Old Testament Reading: Job 7:1-4, 6-7
Responsorial Psalm: 147:1-2, 3-4, 5-6
Epistle: 1 Corinthians 9:16-19, 22-23
Gospel: Mark 1:29-39
Healing the Righteous
In the Old Testament, sinners suffer because they have offended God; but with Job we have an exception. Job suffers although he is a righteous man. His suffering is a test of his faithfulness, which is the only possible way of understanding how a good man can suffer. God’s reply to Job’s question as to why he suffers is rather disheartening for the ears of a twentieth century ear: “Who is this that obscures divine plans with words of ignorance? Gird up your loins now, like a man; I will tell you, and you tell me the answers!” God then goes into an extended series of rhetorical questions about who else has done these great things. This moves Job to silence and repentance before God, and then Job is restored. In this narrative, God’s otherness could not be established more firmly. Ultimately, God’s reasons are inscrutable and to insist upon God holding himself accountable to humanity is hubris. End of story.
In today’s Gospel account of Jesus’ healing, he visits with Peter, heals his mother-in-law, and continues teaching and healing in nearby villages in the Galilee. The remarkable part about this gospel is Jesus’ self-stated mission as one of preaching rather than healing. Mark’s gospel aligns Jesus’ healing to be subordinate to the mission of announcing the Kingdom. What we have isn’t Jesus the Wonderworker; we have instead Jesus the Preacher. While preaching is primary, the healing is also strongly connected. It is from the Word that healing/salvation proceeds.
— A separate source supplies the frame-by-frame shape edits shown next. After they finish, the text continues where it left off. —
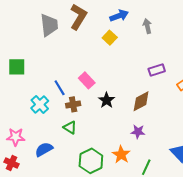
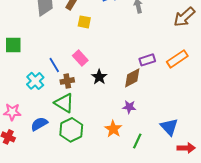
yellow square: (110, 38) -> (84, 22), moved, turned -32
purple rectangle: (157, 70) -> (147, 60), moved
green triangle: (70, 127) -> (64, 103), size x1.5
green hexagon: (91, 161) -> (71, 130), moved

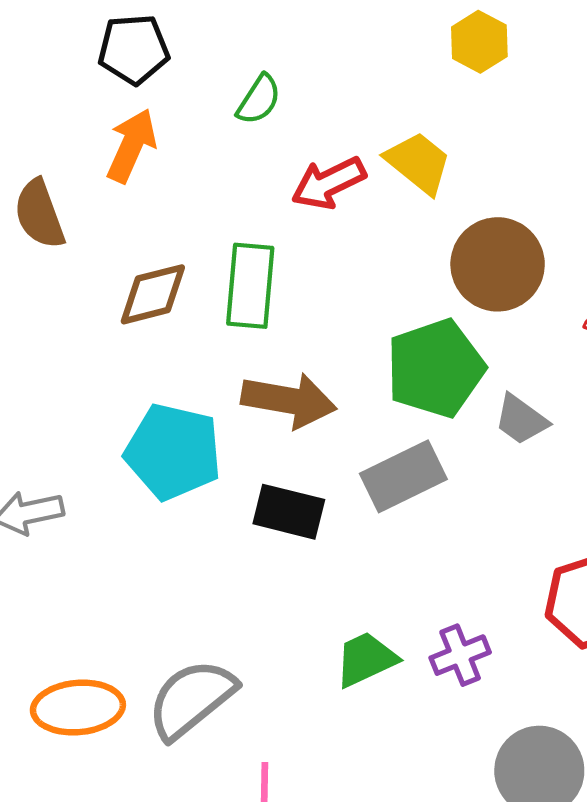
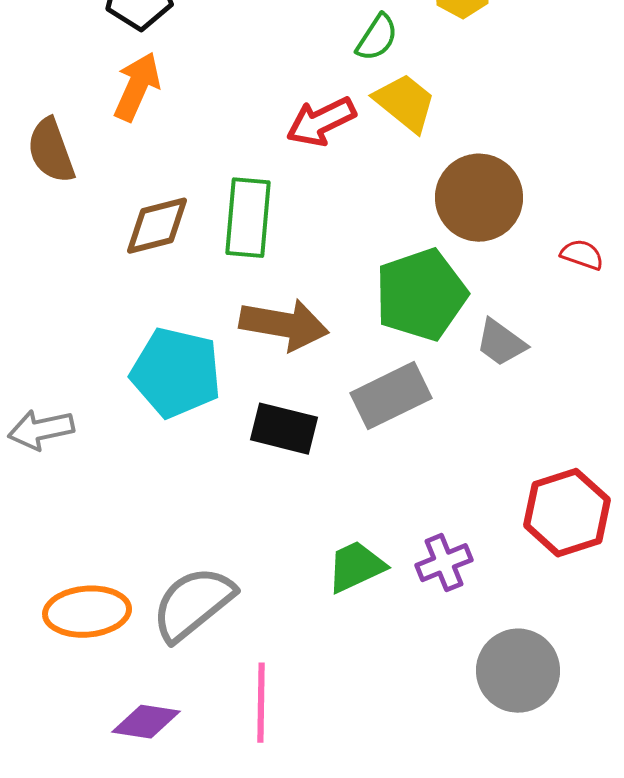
green semicircle: (259, 100) -> (377, 38), moved

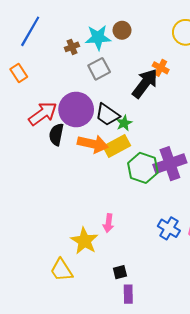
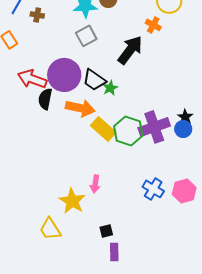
brown cross: (72, 47) -> (37, 15), moved, turned 32
orange cross: (161, 68) -> (153, 25), moved
red arrow: (43, 114) -> (32, 79), turned -124
yellow rectangle: (117, 146) -> (103, 129), moved, turned 70

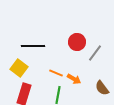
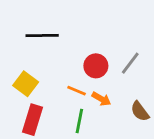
red circle: (77, 42) -> (96, 66), moved
black line: (33, 46) -> (42, 36), moved

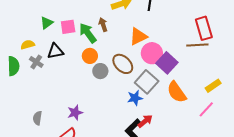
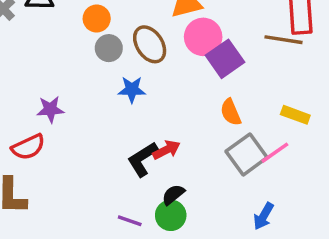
gray square: (147, 82) -> (247, 154), moved
yellow rectangle: (213, 86) -> (295, 115), turned 42
orange semicircle: (177, 92) -> (231, 112), size x0.7
blue star: (135, 98) -> (132, 90), moved

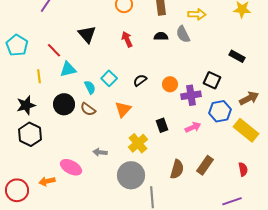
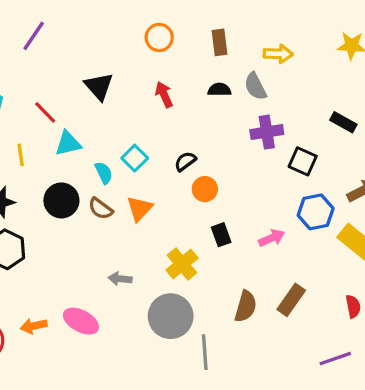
orange circle: (170, 84) -> (205, 189), moved
purple cross: (191, 95) -> (267, 132), moved
orange triangle: (123, 109) -> (140, 209), moved
pink ellipse: (71, 167) -> (81, 321), moved

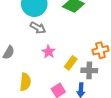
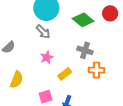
gray cross: (89, 70) -> (85, 50), moved

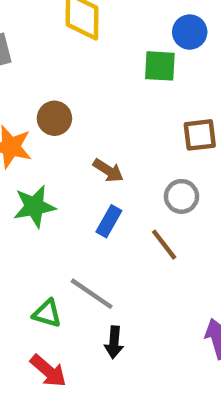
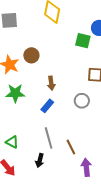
brown arrow: (108, 170) -> (51, 83), turned 40
brown line: (164, 245) -> (71, 147), moved
gray line: (92, 294) -> (49, 138), moved, turned 30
Jesus’ act of healing weren’t devices to draw a crowd; they were demonstrations of the power and authority of the Word-Made-Flesh.
What, then, can we make of this evolving sense of God’s love in light of suffering? It is interesting to reflect that we do not stand before God with clenched fists to wonder at the suffering of notorious people, but stand slack-jawed that we should suffer such calamity. We may not be perfect, we reason, but this hardly justifies our treatment at the hands of one who is said to love us unconditionally. What is remarkable is that Jesus contemplating his agony in the Garden of Gethsemane also wishes to escape his suffering, but rather than appeal to his sonship, he simply asks that if it is God’s will, that he be spared this trial. Mother Teresa’s famous quip contemplating the Cross comes to mind: “If this is how He treats his friends…”. There is no “answer”, I think, to suffering that one can use to escape our ordeals. There is no escaping suffering, not for us, not for the innocent or the guilty, the righteous and the sinner. One thing the notorious sinner has over the righteous is they find it easier to accept their suffering as something ordained as punishment, the righteous don’t seem to have such recourse. They can only stand before God with clenched fists wondering “why me?” It is this sense of disbelief that the righteous must be healed. But unlike the righteous man, Job, for whom God's will seem inscrutible, God's will has been revealed in Jesus as the Christ; what God thinks is no longer a matter of mystery and speculation, but a matter of ongoing revelation in the mystery of his work through the Spirit in the body of the Church.
As the gathering of the faithful, we all stand before God equally unrighteous compared to the great gift of God’s grace. God, who came into His creation, entered our suffering, suffered as Christ to show us the way to resurrection in the midst of our suffering so that we might live. God doesn’t give followers of Christ a pass on suffering, but a way through suffering to a new life. Like Simon Peter’s mother in law, Christ heals us so that we may serve.